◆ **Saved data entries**

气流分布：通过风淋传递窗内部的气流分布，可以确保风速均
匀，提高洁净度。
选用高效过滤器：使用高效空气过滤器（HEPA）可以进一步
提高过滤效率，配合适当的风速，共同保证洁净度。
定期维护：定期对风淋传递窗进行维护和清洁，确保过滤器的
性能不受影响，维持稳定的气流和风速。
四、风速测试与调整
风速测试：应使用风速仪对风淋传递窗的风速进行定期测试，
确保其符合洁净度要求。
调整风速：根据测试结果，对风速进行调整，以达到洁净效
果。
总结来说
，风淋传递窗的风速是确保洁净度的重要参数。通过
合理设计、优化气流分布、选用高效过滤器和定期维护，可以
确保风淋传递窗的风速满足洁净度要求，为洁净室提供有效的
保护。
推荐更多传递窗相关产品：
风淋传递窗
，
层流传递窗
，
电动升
* * *
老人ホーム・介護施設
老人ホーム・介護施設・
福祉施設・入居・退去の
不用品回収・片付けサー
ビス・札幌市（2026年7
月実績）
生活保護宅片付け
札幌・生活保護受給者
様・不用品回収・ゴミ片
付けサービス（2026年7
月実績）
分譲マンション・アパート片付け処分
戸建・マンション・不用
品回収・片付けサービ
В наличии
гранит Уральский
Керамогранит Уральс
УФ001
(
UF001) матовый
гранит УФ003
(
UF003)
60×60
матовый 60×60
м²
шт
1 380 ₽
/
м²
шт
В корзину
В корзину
...
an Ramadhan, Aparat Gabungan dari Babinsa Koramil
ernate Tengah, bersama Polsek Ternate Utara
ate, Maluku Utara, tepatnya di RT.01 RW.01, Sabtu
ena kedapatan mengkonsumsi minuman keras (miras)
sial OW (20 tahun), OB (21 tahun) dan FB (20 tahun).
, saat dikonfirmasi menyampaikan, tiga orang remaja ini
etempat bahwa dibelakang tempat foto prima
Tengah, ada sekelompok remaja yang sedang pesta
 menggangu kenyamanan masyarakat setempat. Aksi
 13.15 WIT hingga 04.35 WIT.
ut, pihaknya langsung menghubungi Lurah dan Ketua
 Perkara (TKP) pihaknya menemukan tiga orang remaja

◆ **Instructions for the task**
Wherever a line above contains "tiga", copy that line.

◆ **Result**
, saat dikonfirmasi menyampaikan, tiga orang remaja ini
 Perkara (TKP) pihaknya menemukan tiga orang remaja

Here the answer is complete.